Menteri Keuangan Sri Mulyani dalam paparannya. (tangkapan layar)
JAKARTA, DDTCNews - UU Harmonisasi Peraturan Perpajakan (HPP) memperluas ultimum remedium tindak pidana perpajakan hingga tahap persidangan, dari yang sebelumnya hanya pada tahap penyidikan.
Menteri Keuangan Sri Mulyani Indrawati mengatakan ultimum remedium dilakukan sebagai upaya penegakan hukum pidana pajak dengan mengedepankan pemulihan kerugian pendapatan negara. Menurutnya, UU HPP mengatur wajib pajak yang sengaja melakukan tindak pidana akan disanksi lebih berat ketimbang yang alpa atau tidak sengaja.

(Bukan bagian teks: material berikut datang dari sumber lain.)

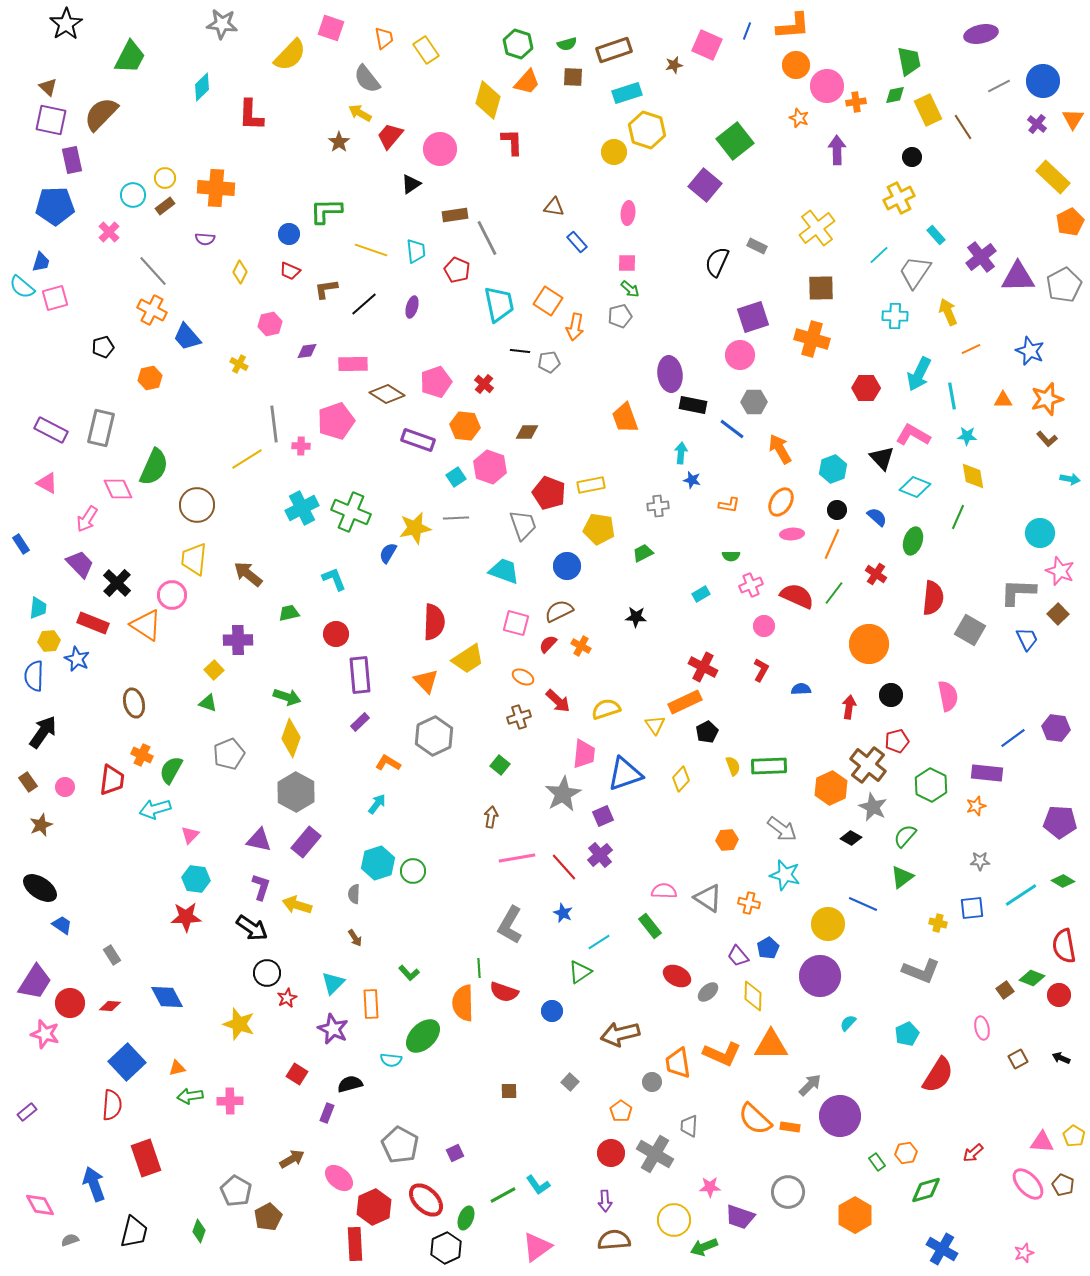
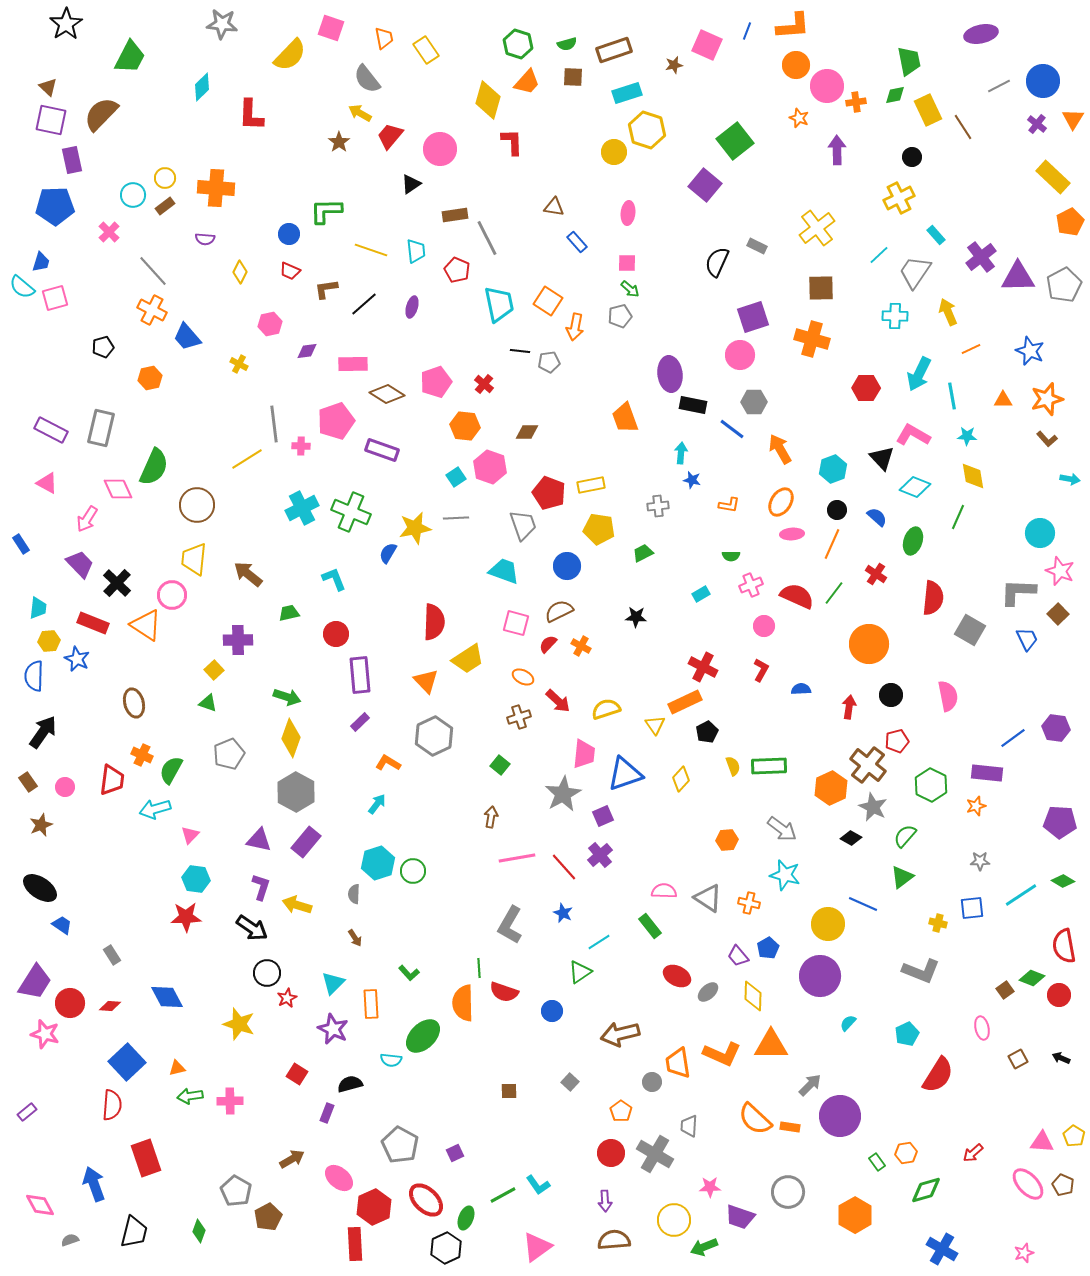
purple rectangle at (418, 440): moved 36 px left, 10 px down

"Kalau pidananya memang sengaja, memang tujuannya sengaja atau niat banget untuk mengemplang pajak, sanksinya agak lebih gede. Kalau enggak, nanti orang tuman [kebiasaan]," katanya dalam Sosialisasi UU HPP Jakarta-Banten, Sabtu (18/12/2021).
Sri Mulyani mengatakan UU HPP mengatur wajib pajak diberikan kesempatan membayar pokok pajak dan sanksi hingga tahap persidangan, sebagai pertimbangan untuk dituntut tanpa penjatuhan penjara atau ultimum remedium. Dalam hal ini, UU HPP juga mengubah sanksi yang harus dibayar wajib pajak yang melakukan kesalahan.
Sanksi denda yang harus dibayar bervariasi tergantung pada perbuatan wajib pajak. Pada wajib pajak yang melakukan tindak pidana perpajakan akibat kealpaan, diharuskan membayar pokok pajak dan denda sebesar 1 kali dari pokok pajak yang kurang dibayar.
Kemudian pada wajib pajak yang melakukan tindak pidana perpajakan secara sengaja, harus membayar pokok pajak ditambah dengan denda sebesar 3 kali pokok pajak yang kurang dibayar. Adapun pada wajib pajak yang membuat faktur pajak/bukti potong fiktif, harus membayar pokok pajak dan denda 4 kali lipat dari jumlah pajak yang kurang dibayar.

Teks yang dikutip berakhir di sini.